Source Journal of Insect Behavior 26 (2013)4. - ISSN 0892-7553 - p. 453 - 465.
Department(s) Wildlife Ecology and Conservation
Plant Ecology and Nature Conservation
Publication type Refereed Article in a scientific journal
Publication year 2013
Keyword(s) vertical migration - time allocation - daphnia-pulex - fresh-water - habitat - temperature - gradients - selection - culture - algae
Abstract In order to explore the behavioral mechanisms underlying aggregation of foragers on local resource patches, it is necessary to manipulate the location, quality and quantity of food patches. This requires careful control over the conditions in the foraging arena, which may be a challenging task in the case of aquatic resource-consumer systems, like that of freshwater zooplankton feeding on suspended algal cells.
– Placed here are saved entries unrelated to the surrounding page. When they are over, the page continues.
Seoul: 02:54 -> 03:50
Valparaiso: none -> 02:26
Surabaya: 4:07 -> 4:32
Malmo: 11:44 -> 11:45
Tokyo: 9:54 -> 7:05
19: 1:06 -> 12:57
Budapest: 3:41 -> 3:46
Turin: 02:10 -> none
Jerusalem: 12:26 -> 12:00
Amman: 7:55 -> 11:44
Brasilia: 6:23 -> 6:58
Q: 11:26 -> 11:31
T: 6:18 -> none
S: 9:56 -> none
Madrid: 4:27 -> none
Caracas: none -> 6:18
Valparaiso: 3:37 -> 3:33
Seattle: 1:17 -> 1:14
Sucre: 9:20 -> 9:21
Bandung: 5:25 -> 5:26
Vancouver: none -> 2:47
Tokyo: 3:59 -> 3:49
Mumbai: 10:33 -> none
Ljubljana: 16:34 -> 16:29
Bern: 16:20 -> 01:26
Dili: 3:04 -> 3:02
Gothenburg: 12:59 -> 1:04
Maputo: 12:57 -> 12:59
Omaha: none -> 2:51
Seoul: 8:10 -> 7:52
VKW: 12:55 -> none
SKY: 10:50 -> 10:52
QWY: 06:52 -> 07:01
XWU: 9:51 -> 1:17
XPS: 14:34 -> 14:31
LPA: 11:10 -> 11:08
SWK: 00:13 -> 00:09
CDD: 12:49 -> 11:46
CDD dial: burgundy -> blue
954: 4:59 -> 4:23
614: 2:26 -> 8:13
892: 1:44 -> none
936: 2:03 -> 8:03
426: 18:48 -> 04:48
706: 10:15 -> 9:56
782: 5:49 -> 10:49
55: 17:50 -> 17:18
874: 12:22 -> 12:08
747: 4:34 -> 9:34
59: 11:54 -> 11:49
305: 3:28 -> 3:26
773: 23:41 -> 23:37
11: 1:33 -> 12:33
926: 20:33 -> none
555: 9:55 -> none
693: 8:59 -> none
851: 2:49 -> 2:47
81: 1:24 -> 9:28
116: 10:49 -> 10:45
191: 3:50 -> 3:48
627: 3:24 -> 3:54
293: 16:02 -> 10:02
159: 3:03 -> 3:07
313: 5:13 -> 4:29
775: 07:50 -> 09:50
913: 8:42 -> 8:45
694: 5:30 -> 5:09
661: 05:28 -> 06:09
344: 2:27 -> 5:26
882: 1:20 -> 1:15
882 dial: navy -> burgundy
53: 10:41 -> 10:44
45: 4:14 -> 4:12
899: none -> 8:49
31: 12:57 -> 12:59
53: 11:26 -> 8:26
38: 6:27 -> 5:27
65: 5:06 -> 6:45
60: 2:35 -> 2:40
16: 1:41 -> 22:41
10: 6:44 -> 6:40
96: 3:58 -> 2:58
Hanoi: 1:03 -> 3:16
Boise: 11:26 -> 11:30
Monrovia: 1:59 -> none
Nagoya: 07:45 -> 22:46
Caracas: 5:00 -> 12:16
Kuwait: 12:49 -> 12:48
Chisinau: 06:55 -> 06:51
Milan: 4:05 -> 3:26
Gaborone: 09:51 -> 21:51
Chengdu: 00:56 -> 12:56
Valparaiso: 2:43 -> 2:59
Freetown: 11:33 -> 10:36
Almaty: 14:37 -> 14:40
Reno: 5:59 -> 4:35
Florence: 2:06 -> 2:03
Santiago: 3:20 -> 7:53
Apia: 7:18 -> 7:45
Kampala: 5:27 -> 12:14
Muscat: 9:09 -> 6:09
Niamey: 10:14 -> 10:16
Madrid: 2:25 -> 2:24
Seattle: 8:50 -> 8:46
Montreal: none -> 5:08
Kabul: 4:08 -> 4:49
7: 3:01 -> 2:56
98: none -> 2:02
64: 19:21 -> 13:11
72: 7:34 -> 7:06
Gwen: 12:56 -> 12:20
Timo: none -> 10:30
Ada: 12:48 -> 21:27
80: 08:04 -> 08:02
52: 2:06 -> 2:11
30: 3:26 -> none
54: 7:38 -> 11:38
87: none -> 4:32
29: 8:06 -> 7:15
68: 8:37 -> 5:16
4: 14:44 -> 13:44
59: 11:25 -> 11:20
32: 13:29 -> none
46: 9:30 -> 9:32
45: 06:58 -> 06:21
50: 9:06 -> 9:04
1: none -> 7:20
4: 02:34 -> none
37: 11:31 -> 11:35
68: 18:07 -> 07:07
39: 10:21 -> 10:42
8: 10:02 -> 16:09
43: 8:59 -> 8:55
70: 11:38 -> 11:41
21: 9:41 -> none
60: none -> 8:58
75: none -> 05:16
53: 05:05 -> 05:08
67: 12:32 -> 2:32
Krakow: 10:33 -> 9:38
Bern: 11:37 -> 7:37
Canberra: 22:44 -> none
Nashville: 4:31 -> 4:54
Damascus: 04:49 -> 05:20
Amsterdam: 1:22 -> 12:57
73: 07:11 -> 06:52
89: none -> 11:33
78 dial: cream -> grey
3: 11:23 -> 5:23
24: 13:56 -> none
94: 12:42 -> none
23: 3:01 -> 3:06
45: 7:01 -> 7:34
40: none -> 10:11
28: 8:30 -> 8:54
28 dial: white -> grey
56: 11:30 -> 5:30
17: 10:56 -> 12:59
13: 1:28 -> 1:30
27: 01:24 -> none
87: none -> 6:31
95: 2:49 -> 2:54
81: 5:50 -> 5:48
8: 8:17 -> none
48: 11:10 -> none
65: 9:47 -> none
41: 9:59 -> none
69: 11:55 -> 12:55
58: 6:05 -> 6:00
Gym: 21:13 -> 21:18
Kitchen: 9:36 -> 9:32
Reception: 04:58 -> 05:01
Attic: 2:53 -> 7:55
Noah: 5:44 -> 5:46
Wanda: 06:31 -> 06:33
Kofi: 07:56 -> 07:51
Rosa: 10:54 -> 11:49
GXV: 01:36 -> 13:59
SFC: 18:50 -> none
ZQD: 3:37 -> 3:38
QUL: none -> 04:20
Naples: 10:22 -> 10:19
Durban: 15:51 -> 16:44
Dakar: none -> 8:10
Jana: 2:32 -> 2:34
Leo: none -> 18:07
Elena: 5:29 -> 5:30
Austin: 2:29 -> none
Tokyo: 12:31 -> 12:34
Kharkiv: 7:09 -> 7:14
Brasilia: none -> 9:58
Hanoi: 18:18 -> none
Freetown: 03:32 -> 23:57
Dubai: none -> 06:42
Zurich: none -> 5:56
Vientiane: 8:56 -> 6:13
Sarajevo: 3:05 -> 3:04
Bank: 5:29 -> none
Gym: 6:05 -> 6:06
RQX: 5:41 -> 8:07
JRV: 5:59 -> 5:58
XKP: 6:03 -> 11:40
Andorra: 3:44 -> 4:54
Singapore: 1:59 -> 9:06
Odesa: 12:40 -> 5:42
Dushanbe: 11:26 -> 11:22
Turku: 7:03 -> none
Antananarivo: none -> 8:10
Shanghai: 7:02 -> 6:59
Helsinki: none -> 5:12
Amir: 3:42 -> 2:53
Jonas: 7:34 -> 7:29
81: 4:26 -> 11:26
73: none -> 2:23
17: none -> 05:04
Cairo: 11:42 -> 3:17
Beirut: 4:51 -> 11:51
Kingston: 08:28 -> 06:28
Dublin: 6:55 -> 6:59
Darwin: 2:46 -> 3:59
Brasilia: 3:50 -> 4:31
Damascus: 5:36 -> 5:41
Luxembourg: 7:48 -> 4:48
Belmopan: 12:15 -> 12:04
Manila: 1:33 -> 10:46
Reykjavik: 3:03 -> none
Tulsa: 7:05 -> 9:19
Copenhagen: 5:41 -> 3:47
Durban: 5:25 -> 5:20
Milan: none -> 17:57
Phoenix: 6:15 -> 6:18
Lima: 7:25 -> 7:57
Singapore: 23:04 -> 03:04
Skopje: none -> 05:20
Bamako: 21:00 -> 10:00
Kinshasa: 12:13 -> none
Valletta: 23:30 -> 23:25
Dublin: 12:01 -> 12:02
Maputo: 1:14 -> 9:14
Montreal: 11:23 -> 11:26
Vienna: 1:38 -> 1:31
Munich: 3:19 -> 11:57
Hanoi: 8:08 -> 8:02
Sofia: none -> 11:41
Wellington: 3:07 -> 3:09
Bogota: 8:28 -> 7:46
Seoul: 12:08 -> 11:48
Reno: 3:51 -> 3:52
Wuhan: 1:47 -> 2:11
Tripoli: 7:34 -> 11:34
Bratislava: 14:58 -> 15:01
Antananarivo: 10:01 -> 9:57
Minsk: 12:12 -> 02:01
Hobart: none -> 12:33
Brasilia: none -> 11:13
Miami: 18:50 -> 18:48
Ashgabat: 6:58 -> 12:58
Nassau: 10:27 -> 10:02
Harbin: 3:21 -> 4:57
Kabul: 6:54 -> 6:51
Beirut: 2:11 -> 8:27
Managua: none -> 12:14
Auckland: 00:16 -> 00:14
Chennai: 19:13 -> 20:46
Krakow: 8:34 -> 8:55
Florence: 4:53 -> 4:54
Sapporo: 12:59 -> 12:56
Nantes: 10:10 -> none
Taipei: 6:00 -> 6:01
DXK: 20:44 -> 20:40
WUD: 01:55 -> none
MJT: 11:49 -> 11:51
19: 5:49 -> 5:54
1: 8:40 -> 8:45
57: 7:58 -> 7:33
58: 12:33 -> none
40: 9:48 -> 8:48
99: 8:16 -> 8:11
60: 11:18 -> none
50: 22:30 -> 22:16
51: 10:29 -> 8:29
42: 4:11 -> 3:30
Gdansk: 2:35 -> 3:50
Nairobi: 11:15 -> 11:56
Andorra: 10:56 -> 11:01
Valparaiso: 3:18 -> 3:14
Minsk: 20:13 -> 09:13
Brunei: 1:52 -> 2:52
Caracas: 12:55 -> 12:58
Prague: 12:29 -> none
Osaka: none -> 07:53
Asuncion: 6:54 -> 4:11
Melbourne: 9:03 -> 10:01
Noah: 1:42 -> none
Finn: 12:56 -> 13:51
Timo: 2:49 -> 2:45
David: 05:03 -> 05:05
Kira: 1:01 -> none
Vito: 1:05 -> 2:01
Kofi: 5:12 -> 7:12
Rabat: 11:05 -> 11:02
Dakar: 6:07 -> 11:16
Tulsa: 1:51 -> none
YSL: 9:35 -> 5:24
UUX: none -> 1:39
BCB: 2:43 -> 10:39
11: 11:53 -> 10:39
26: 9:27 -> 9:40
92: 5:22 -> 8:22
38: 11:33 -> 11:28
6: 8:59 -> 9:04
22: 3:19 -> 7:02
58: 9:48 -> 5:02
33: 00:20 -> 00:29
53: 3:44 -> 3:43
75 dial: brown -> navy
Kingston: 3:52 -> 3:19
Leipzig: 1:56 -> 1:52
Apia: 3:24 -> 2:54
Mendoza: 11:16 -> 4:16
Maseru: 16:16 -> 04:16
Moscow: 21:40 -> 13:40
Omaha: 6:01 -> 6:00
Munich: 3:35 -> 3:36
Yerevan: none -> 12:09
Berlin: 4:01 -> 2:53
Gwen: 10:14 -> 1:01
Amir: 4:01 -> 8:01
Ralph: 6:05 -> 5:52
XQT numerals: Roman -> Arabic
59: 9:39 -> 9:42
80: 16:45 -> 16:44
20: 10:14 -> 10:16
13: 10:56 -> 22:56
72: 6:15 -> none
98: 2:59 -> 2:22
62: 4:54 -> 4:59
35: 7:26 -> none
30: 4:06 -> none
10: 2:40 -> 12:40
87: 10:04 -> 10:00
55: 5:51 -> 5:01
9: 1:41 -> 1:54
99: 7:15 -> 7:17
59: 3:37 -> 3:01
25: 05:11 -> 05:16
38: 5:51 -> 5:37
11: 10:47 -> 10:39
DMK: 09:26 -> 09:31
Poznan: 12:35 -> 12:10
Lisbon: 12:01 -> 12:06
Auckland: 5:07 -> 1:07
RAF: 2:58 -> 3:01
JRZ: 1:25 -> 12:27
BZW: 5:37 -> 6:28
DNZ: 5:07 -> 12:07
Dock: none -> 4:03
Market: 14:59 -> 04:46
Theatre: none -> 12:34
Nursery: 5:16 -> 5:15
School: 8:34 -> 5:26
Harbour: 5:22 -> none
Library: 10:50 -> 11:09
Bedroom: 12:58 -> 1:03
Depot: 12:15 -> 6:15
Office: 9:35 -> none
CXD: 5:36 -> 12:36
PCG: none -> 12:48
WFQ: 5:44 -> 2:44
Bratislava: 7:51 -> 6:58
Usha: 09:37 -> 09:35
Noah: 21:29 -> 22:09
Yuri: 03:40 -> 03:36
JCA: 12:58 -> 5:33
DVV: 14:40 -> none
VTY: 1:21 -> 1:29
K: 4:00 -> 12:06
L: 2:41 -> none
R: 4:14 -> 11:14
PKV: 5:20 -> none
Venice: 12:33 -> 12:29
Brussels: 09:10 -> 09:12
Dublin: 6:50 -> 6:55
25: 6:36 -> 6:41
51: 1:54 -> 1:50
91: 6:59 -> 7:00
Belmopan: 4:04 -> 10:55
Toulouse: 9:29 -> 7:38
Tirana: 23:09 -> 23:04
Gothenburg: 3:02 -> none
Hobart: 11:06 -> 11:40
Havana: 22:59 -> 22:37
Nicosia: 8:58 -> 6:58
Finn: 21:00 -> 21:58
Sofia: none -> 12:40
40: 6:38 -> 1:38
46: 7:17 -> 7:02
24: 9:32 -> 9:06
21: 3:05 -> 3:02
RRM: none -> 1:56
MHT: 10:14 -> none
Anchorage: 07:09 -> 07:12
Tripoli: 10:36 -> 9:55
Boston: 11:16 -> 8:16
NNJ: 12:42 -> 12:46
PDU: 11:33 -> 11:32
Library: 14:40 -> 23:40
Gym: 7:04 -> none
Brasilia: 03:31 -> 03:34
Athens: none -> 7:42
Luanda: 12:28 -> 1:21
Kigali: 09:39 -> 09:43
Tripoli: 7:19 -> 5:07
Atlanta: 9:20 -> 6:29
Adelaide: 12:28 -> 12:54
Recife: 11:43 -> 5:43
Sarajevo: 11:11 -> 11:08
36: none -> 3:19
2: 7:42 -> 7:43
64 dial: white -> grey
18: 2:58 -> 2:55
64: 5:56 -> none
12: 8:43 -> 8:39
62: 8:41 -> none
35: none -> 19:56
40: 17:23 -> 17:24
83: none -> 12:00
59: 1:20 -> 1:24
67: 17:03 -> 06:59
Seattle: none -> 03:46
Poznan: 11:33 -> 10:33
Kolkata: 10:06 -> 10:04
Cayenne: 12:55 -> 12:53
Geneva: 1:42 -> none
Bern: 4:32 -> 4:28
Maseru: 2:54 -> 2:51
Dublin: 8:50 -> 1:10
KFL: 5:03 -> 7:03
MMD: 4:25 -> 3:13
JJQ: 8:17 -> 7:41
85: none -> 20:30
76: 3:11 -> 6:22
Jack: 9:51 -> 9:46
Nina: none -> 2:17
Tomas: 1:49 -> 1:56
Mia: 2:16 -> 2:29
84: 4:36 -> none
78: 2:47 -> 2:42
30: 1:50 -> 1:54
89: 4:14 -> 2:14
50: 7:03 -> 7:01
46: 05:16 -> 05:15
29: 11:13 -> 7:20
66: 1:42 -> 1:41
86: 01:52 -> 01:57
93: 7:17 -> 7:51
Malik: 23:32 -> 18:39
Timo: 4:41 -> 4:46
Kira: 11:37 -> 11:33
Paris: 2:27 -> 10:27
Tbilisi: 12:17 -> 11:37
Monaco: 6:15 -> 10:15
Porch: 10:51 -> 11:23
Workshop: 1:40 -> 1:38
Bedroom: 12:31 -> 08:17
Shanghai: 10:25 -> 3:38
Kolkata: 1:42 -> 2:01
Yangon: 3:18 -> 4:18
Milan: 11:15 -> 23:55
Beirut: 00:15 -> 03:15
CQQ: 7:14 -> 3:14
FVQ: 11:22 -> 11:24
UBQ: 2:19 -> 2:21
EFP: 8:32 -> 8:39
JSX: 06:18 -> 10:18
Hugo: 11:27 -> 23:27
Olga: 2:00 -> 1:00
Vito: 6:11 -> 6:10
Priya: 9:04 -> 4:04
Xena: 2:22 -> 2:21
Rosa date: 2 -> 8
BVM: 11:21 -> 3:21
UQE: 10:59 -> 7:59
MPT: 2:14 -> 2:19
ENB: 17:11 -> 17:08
We present an experimental tool designed to aid behavioral ecologists in exploring the consequences of resource characteristics for zooplankton aggregation behavior and movement decisions under conditions where the boundaries and characteristics (quantity and quality) of food patches can be standardized. The aggregation behavior of Daphnia magna and D. galeata x hyalina was tested in relation to i) the presence or absence of food or ii) food quality, where algae of high or low nutrient (phosphorus) content were offered in distinct patches. Individuals of both Daphnia species chose tubes containing food patches and D. galeata x hyalina also showed a preference towards food patches of high nutrient content. We discuss how the described equipment complements other behavioral approaches providing a useful tool to understand animal foraging decisions in environments with heterogeneous resource distributions.